To provide administrators visibility and control over file system utilization, BeeGFS supports both quota tracking and quota enforcement. To ensure administrators have a way to understand capacity consumed by containers running in orchestrators like Kubernetes and limit consumption where needed, the BeeGFS CSI Driver provides full support for BeeGFS quotas.
This document covers configuring the driver to enable any required quota configuration for the BeeGFS clients (i.e., Kubernetes nodes). This document will also demonstrate how to leverage quotas to track BeeGFS consumption with an example that can be extended to any number of use cases.
- The BeeGFS server nodes (Management, Metadata, and Storage) must already have quota tracking and optionally quota enforcement enabled. See the BeeGFS documentation if you need to enable quotas on a new or existing BeeGFS file system.
- BeeGFS quota enforcement is an enterprise feature requiring a professional support subscription with a partner like NetApp for use in production.
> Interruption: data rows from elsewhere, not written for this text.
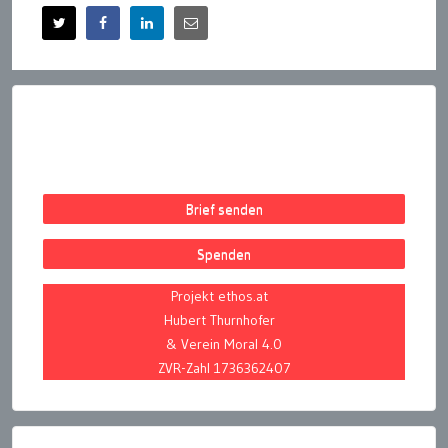
Brief senden
Spenden
Projekt ethos.at
Hubert Thurnhofer
& Verein Moral 4.0
ZVR-Zahl 1736362407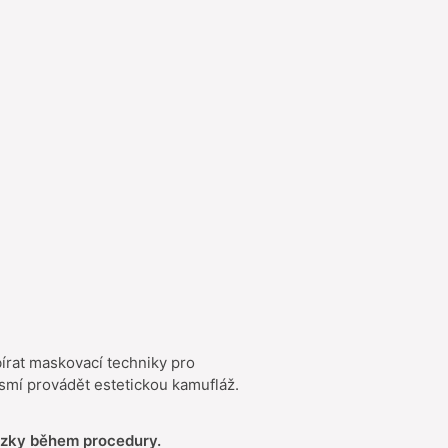
írat maskovací techniky pro
e smí provádět estetickou kamufláž.
ázky během procedury.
In addition to the prerequisite steps for BeeGFS server nodes, to enable quotas
each client must set quotaEnabled = true
in the configuration file
corresponding with the mount point for that file system. For container
orchestrator nodes including Kubernetes this is entirely handled by the BeeGFS
CSI driver alongside the rest of the BeeGFS client
configuration.
To enable quotas append quotaEnabled: true
under beegfsClientConf
in the
appropriate section of your BeeGFS CSI driver configuration file (for Kubernetes
this is at deploy/k8s/overlays/my-overlay/csi-beegfs-config.yaml
). The
appropriate section depends on if you want it to apply to all BeeGFS file
systems, specific file systems, or specific clients. See General
Configuration for full details. The
following example shows how to set an unrelated parameter (connUseRDMA: true
)
on all file systems, then only enable quotas for the BeeGFS file system with a
management IP of 192.168.1.100
:
config:
beegfsClientConf:
connUseRDMA: "true" # All beegfs-client.conf values must be strings.
fileSystemSpecificConfigs:
- sysMgmtdHost: 192.168.1.100
config:
beegfsClientConf:
quotaEnabled: "true" # All beegfs-client.conf values must be strings.
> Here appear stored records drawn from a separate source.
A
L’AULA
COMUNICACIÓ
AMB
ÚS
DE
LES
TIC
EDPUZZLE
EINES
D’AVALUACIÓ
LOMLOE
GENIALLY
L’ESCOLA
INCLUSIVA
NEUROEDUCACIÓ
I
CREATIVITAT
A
When deploying to Kubernetes run kubectl apply -k deploy/k8s/overlays/my-overlay/
to deploy the driver or update an existing
deployment. Note the changes will only take effect for new BeeGFS volumes, or
when existing volumes are remounted, for example if a pod moves between nodes.
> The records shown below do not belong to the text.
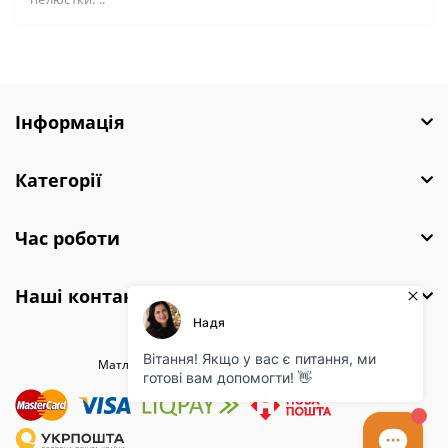
Інформація
Категорії
Час роботи
Наші контакти
Матла Фловерс © 2026 |
Полiтика безпеки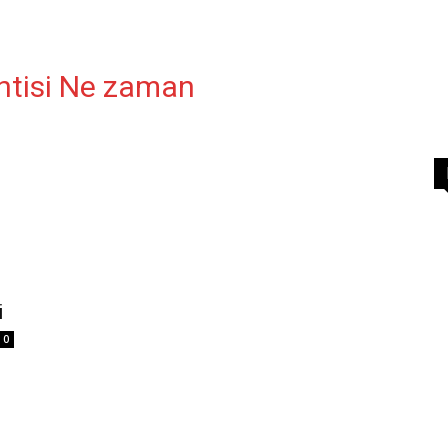
intisi Ne zaman
i
0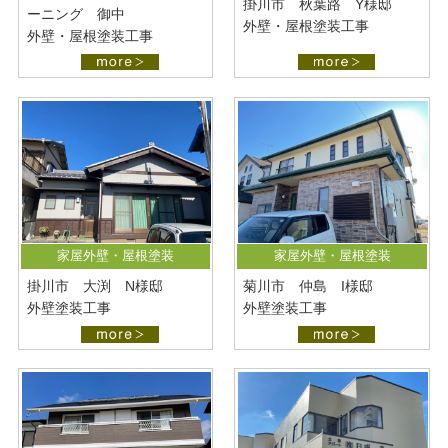
掛川市 秋葉路 Y様邸
ーニング 御中
外壁・屋根塗装工事
外壁・屋根塗装工事
家屋外壁・屋根塗装
家屋外壁・屋根塗装
掛川市 大渕 N様邸
菊川市 仲島 I様邸
外壁塗装工事
外壁塗装工事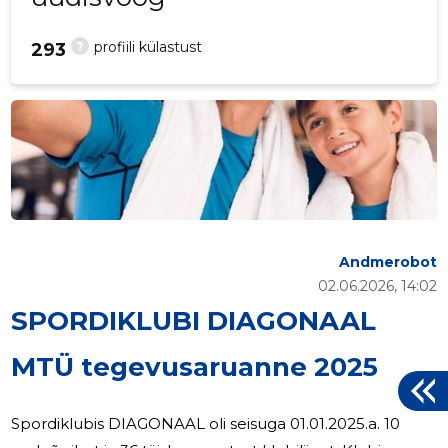
?
profiili külastust
293
Andmerobot
02.06.2026, 14:02
SPORDIKLUBI DIAGONAAL
MTÜ tegevusaruanne 2025
Spordiklubis DIAGONAAL oli seisuga 01.01.2025.a. 10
For any volumes that don't have this setting enabled, all I/O will continue to
affect the quota consumption of the root user, instead of the actual caller.
If your containers are running with a meaningful user ID from a quota perspective, the above configuration is all that is needed to take advantage of BeeGFS quotas. However in some environments the user in a container may vary, creating a challenge to effectively track and limit space consumed by containers.
One option enabled by the BeeGFS CSI driver is tracking file system utilization by Storage Class. In general administrators may find this (or a similar) approach provides a more effective way of tracking file system utilization when using BeeGFS with Kubernetes, instead of having to specify the Linux user/group a particular user's containers must run as.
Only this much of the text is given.